Where is South West Pinnacle Exploration Ltd in its business cycle?
The data reads South West Pinnacle Exploration Ltd as a deep cyclical business currently in its expansion phase — earnings at an all-time high for this company, valuation at the 41st percentile. Profits swing violently in this business — margins swinging 16 points peak to trough. That is what “deep cyclical” means: the same company looks brilliant at the top of its cycle and broken at the bottom.
Does South West Pinnacle Exploration Ltd have too much debt?
Debt is present but comfortable. For every ₹100 shareholders have put in (and left in), the company has borrowed ₹39 — total borrowings have grown from ₹48.0 Cr to ₹80.0 Cr over the window.
What is the bull case for South West Pinnacle Exploration Ltd?
Profits have nearly tripled in two years, most of that is already in the price. Best thing in the data: returns on capital rising (13.0% → 20.0%). Sales have gone quiet — growth has stalled.
What is the bear case for South West Pinnacle Exploration Ltd — what could break the story?
Biggest worry: free cash flow falling (₹23.0 Cr → ₹−26.0 Cr).

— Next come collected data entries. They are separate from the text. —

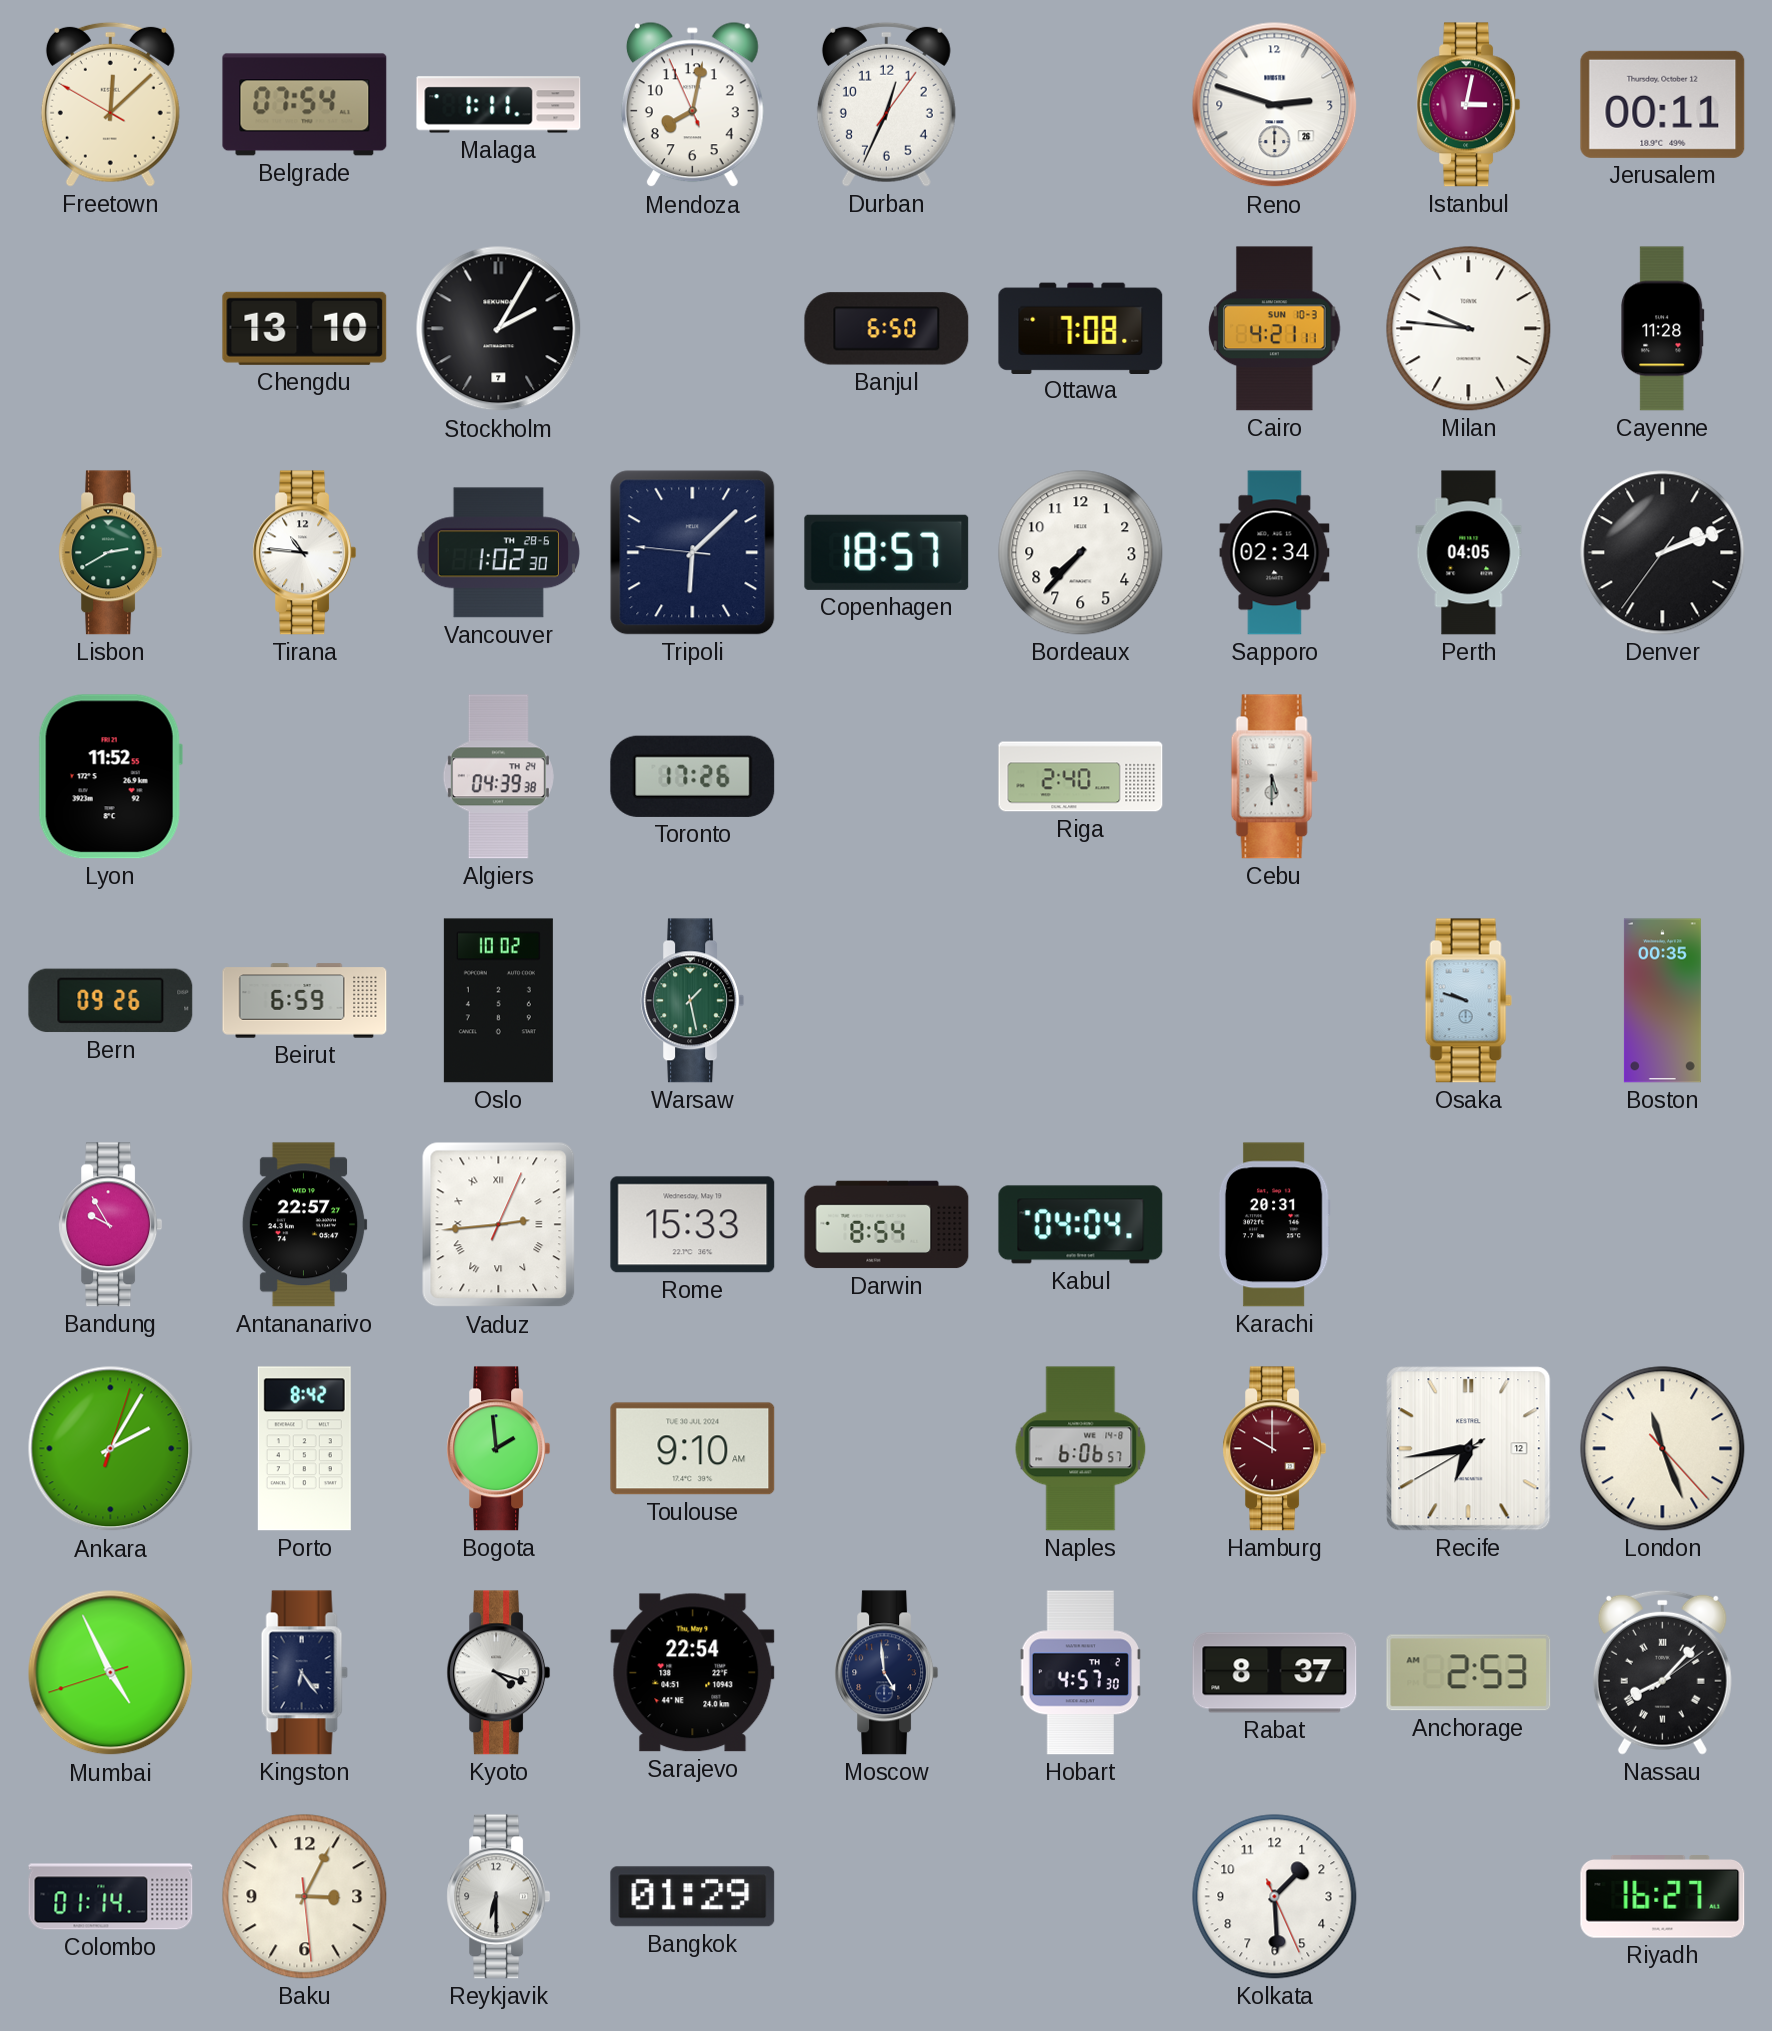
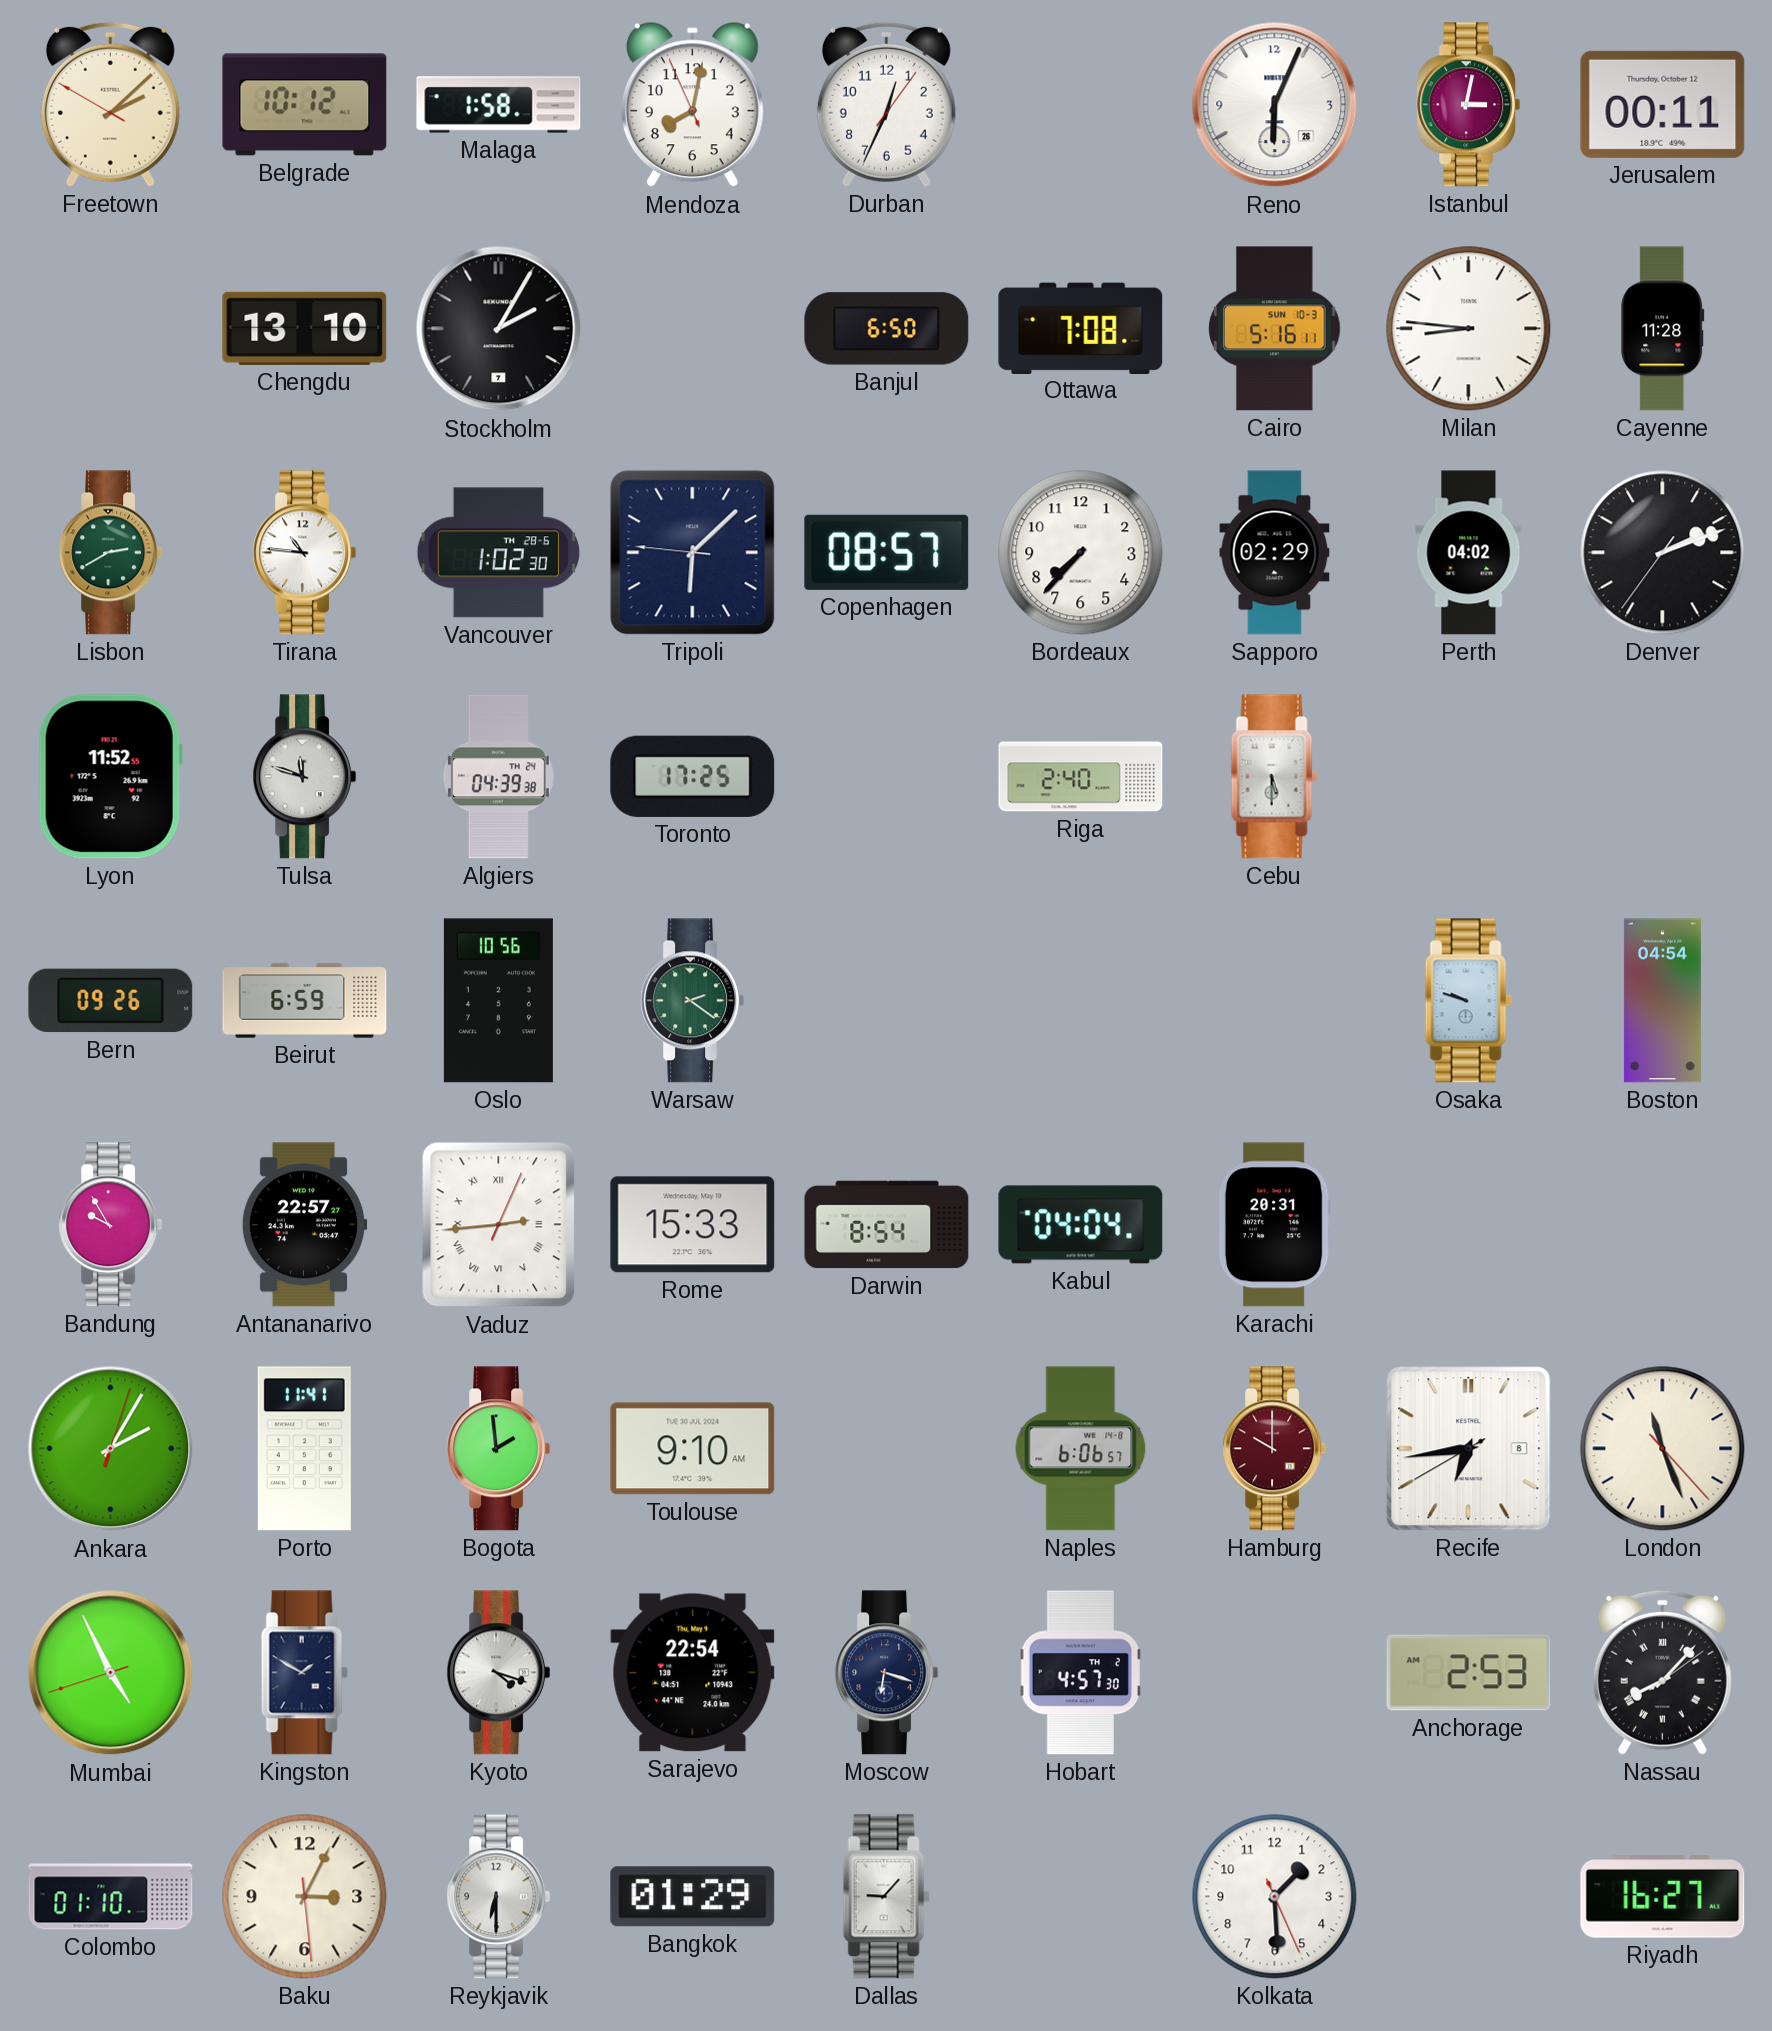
Freetown: 12:07 -> 2:07
Belgrade: 07:54 -> 10:12
Malaga: 1:11 -> 1:58
Reno: 2:48 -> 6:04
Cairo: 4:21 -> 5:16
Milan: 9:46 -> 8:46
Copenhagen: 18:57 -> 08:57
Sapporo: 02:34 -> 02:29
Perth: 04:05 -> 04:02
Tulsa: none -> 11:48
Toronto: 17:26 -> 17:25
Oslo: 10:02 -> 10:56
Warsaw: 1:28 -> 2:21
Boston: 00:35 -> 04:54
Porto: 8:42 -> 11:41
Recife date: 12 -> 8
Kingston: 6:24 -> 1:50
Moscow: 4:59 -> 6:18
Rabat: 8:37 -> none
Colombo: 01:14 -> 01:10
Dallas: none -> 9:07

Two quarters of margins reversing would kill this story. The nearest-term thing to watch: two consecutive quarters of margin decline would break this trend. This falsification condition is stated up front so the thesis can be checked against incoming quarters, not defended after the fact.
Is South West Pinnacle Exploration Ltd a stock worth studying right now?
Sector Alpha does not publish buy or sell recommendations — this is a research read, not advice. What the data says: strong on the data — worth the deeper look if the story keeps its promises. The numbers lean positive, and the price already assumes the good news continues. Across the 7-model scorecard the composite research signal is study deeper at 77% confidence. This is machine-written research compiled from Screener data — every number traces to its source — and it is not investment advice. Do your own diligence.